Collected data
=== Section Start ===
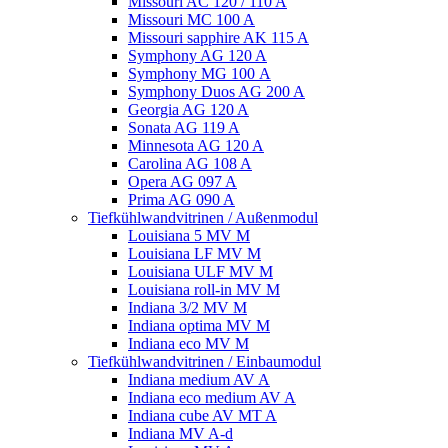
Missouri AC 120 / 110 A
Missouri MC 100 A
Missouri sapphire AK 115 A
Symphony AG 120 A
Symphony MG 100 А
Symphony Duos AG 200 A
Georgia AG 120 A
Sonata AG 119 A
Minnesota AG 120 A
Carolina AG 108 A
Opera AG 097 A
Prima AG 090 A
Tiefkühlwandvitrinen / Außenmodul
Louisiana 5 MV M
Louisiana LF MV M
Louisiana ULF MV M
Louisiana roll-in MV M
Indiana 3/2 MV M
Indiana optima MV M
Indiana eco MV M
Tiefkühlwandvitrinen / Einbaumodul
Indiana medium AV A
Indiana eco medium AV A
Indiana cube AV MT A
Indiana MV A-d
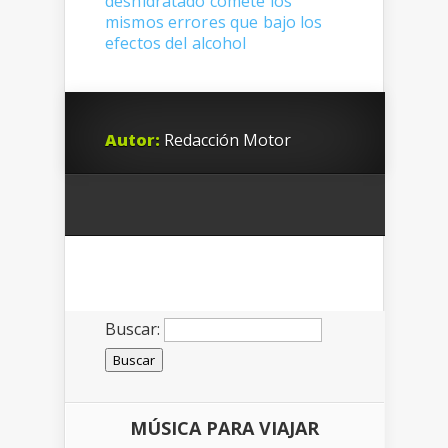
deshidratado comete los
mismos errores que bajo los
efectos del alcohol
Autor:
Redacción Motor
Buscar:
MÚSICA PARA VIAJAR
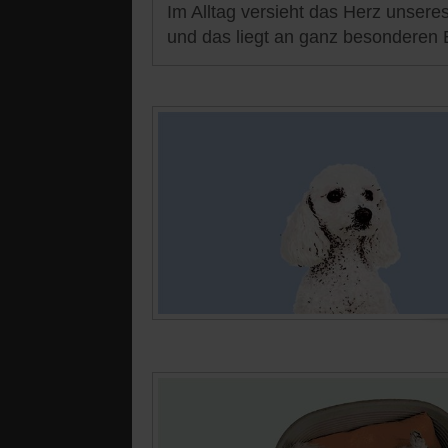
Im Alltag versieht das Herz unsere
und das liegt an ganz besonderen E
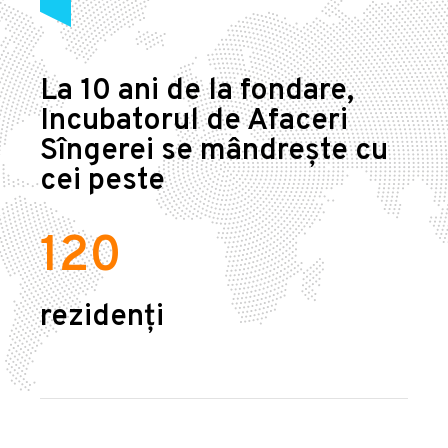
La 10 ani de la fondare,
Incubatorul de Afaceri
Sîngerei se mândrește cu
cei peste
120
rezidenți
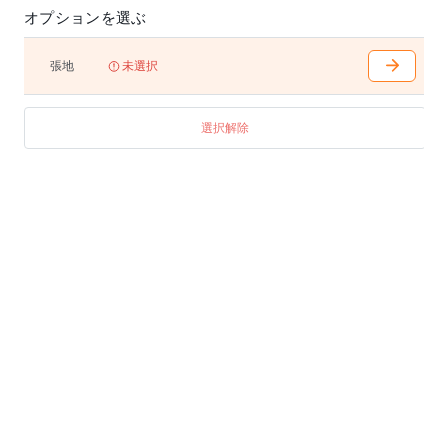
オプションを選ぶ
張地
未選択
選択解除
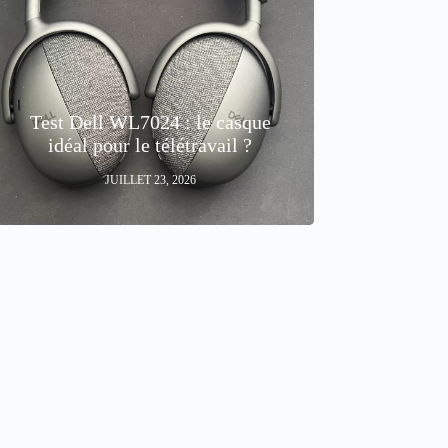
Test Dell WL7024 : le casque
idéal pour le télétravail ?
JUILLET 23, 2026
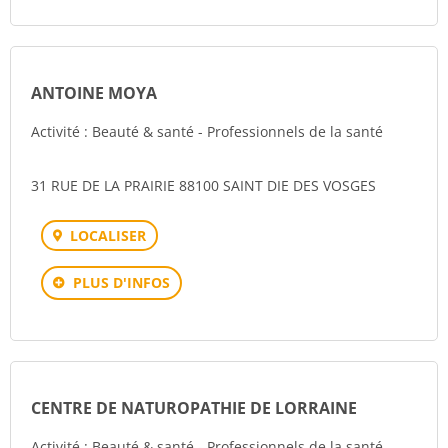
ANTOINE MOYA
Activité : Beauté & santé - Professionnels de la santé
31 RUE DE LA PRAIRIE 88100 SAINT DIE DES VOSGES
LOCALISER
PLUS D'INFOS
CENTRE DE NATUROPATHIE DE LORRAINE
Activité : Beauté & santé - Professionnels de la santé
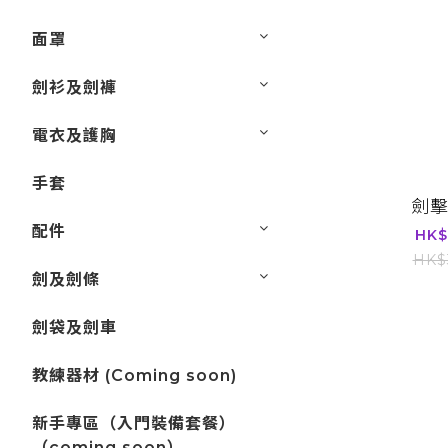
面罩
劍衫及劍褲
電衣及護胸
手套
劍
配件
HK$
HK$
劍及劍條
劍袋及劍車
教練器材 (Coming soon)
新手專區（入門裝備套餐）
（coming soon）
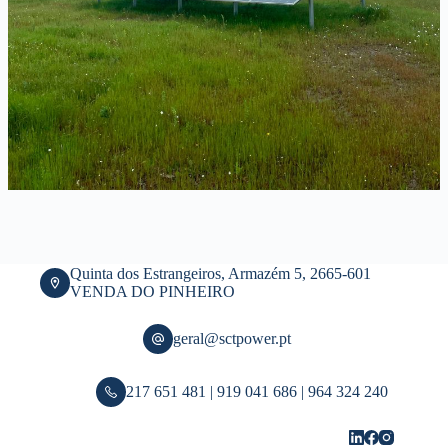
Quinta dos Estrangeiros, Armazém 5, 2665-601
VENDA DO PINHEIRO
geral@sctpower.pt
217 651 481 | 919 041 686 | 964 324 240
=== Section End ===
**Aim of the exercise**. Which lines of the records contain the word "Indiana"? Copy each of them.

**Output for this exercise**.
Indiana 3/2 MV M
Indiana optima MV M
Indiana eco MV M
Indiana medium AV A
Indiana eco medium AV A
Indiana cube AV MT A
Indiana MV A-d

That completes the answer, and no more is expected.